It’s not often you get to see any of these amazing little creatures, but when you do it is always greeted with amazement. If you love your Moles, Voles, and Shrews you will love this post featuring ten of the rarest species of them and where on this Earth you might get to see them…
The Black and Rufous Elephant Shrew (Rhynchocyon petersi)
This wonderful little creature has sadly been affected by a lot of deforestation and while there are a lot of subspecies around the world this one in the Black and Rufous Elephant Shrew has been hit the hardest and is the most endangered of all of them.
The Star-nosed Mole (Condylura cristata)
It might look like something out of preditor, but it is a real species of mole. While the species as a whole is not endangered the ones found in the Great Smoky Mountains (as high as 1676 meters) are disappearing due to the conditions at that height getting dryer and dryer and this means a lack of worms and other things they like to eat.
The Golden Mole (Chrysochloris asiatica)
Have you ever heard the saying “blind as a mole”? If you have it might well refer to all moles, but this one the Golden Mole has no eyes at all! Well…that is not true in fact. They do have eyes, but they are covered by skin which makes them invisible. While it is not critically endangered its numbers are in decline due to more intensive farming.
The Mediterranean Water Shrew (Neomys anomalus)
While most species of Water Shrew are not endangered this one is and it is also one of the worlds only venomous shrews! If you get a small nip from one of these you will become very ill indeed. So when on holiday in Spain and Italy and other parts of Europe do keep an eye out it night walking in fields.
The Père David’s Mole (Talpa davidiana)
This mole is only found in the Kurdistan Province of Iran and is named after the zoologist Armand David. It is thought that its numbers are very low, but being an underground creature no-one knows for sure and sadly there are no plans for any sort of conservation effort.
The Anderson’s Shrew Mole (Uropsilus andersoni)
While this species is mostly found in China it has also been seen in other parts of the world including Africa. Its name is in honour of American scientific collector Malcolm Playfair Anderson and it is also one of the smallest and therefore hardest to count.
The Inquisitive Shrew Mole (Uropsilus investigator)
It has been hard to count the exact numbers of this species because they have been moving about a lot. While they were once only found in the Yunnan province of China they are now found on the border into Burma and it is thought they are also suffering from intensive farming in their home area.

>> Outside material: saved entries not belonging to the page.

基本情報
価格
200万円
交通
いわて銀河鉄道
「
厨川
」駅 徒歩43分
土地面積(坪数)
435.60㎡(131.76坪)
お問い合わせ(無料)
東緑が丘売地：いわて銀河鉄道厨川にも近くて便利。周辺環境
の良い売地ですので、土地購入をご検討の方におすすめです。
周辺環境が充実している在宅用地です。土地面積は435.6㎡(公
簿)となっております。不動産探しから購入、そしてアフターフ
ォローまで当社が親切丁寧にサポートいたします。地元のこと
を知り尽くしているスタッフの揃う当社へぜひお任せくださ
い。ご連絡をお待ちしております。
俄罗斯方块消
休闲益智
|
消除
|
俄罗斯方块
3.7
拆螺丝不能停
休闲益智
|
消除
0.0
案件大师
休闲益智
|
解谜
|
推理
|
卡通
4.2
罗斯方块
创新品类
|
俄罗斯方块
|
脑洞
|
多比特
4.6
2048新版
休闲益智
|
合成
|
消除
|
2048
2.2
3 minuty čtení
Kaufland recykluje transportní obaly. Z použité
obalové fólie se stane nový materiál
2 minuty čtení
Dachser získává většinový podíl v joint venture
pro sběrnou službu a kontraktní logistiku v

The Cabrera’s Vole (Microtus cabrerae)
This is one of only a handful of vole species that have no known recognised subspecies making it quite unique. Due to rising temperatures in Spain and Portugal, this species ha found it harder and harder to find food and its numbers have dropped drastically in the last few years.

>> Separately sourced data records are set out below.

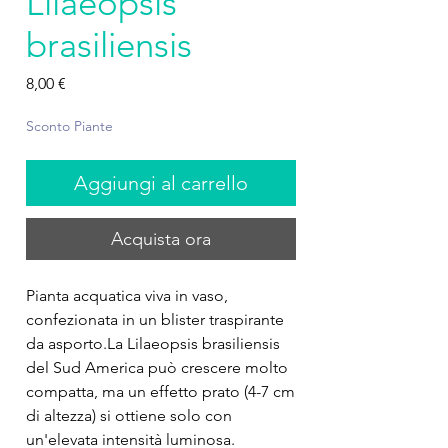
Lilaeopsis
brasiliensis
Prezzo
8,00 €
Sconto Piante
Aggiungi al carrello
Acquista ora
Pianta acquatica viva in vaso,
confezionata in un blister traspirante
da asporto.La Lilaeopsis brasiliensis
del Sud America può crescere molto
compatta, ma un effetto prato (4-7 cm
di altezza) si ottiene solo con
un'elevata intensità luminosa.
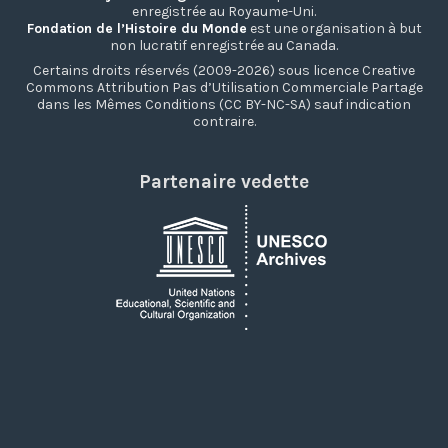
enregistrée au Royaume-Uni.
Fondation de l’Histoire du Monde
est une organisation à but
non lucratif enregistrée au Canada.
Certains droits réservés (2009-2026) sous licence Creative
Commons Attribution Pas d’Utilisation Commerciale Partage
dans les Mêmes Conditions (CC BY-NC-SA) sauf indication
contraire.
Partenaire vedette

The Red Tree Vole (Arborimus longicaudus)
This is another species that is becoming extinct due to deforestation in its natural area of northern California. The good news is that it is pretty easy to discover and count because they are the only species of voles that make small pines of pine needles where they eat.
The Beach Vole (Microtus breweri)
And we finish this list with a sand loving animal that is sadly very low in numbers and one of the worlds rarest voles. The Massachusetts and Marthas Vineyard are its home these days as the species had to more inland due to coastal erosion and tidal buildup.